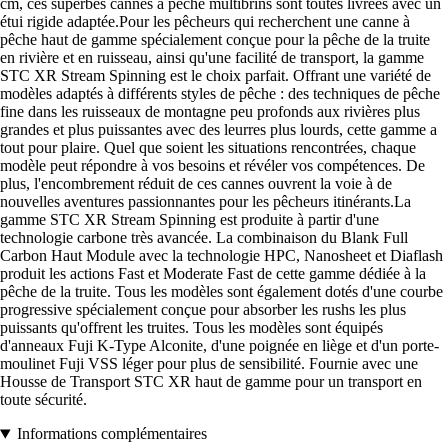
cm, ces superbes cannes à pêche multibrins sont toutes livrées avec un
étui rigide adaptée.Pour les pêcheurs qui recherchent une canne à
pêche haut de gamme spécialement conçue pour la pêche de la truite
en rivière et en ruisseau, ainsi qu'une facilité de transport, la gamme
STC XR Stream Spinning est le choix parfait. Offrant une variété de
modèles adaptés à différents styles de pêche : des techniques de pêche
fine dans les ruisseaux de montagne peu profonds aux rivières plus
grandes et plus puissantes avec des leurres plus lourds, cette gamme a
tout pour plaire. Quel que soient les situations rencontrées, chaque
modèle peut répondre à vos besoins et révéler vos compétences. De
plus, l'encombrement réduit de ces cannes ouvrent la voie à de
nouvelles aventures passionnantes pour les pêcheurs itinérants.La
gamme STC XR Stream Spinning est produite à partir d'une
technologie carbone très avancée. La combinaison du Blank Full
Carbon Haut Module avec la technologie HPC, Nanosheet et Diaflash
produit les actions Fast et Moderate Fast de cette gamme dédiée à la
pêche de la truite. Tous les modèles sont également dotés d'une courbe
progressive spécialement conçue pour absorber les rushs les plus
puissants qu'offrent les truites. Tous les modèles sont équipés
d'anneaux Fuji K-Type Alconite, d'une poignée en liège et d'un porte-
moulinet Fuji VSS léger pour plus de sensibilité. Fournie avec une
Housse de Transport STC XR haut de gamme pour un transport en
toute sécurité.
Informations complémentaires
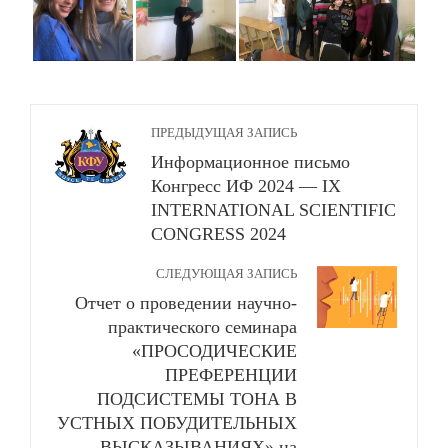
ПРЕДЫДУЩАЯ ЗАПИСЬ
Информационное письмо
Конгресс ИФ 2024 — IX
INTERNATIONAL SCIENTIFIC
CONGRESS 2024
СЛЕДУЮЩАЯ ЗАПИСЬ
Отчет о проведении научно-
практического семинара
«ПРОСОДИЧЕСКИЕ
ПРЕФЕРЕНЦИИ
ПОДСИСТЕМЫ ТОНА В
УСТНЫХ ПОБУДИТЕЛЬНЫХ
ВЫСКАЗЫВАНИЯХ» на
-=-=-
→ **AIM OF THE TASK**: Print only the lines running from the one containing "moulinet Fuji VSS" to the end of the data above, exactly; include no pictures.

→ **ANSWER TO THIS TASK**:
moulinet Fuji VSS léger pour plus de sensibilité. Fournie avec une
Housse de Transport STC XR haut de gamme pour un transport en
toute sécurité.
Informations complémentaires
ПРЕДЫДУЩАЯ ЗАПИСЬ
Информационное письмо
Конгресс ИФ 2024 — IX
INTERNATIONAL SCIENTIFIC
CONGRESS 2024
СЛЕДУЮЩАЯ ЗАПИСЬ
Отчет о проведении научно-
практического семинара
«ПРОСОДИЧЕСКИЕ
ПРЕФЕРЕНЦИИ
ПОДСИСТЕМЫ ТОНА В
УСТНЫХ ПОБУДИТЕЛЬНЫХ
ВЫСКАЗЫВАНИЯХ» на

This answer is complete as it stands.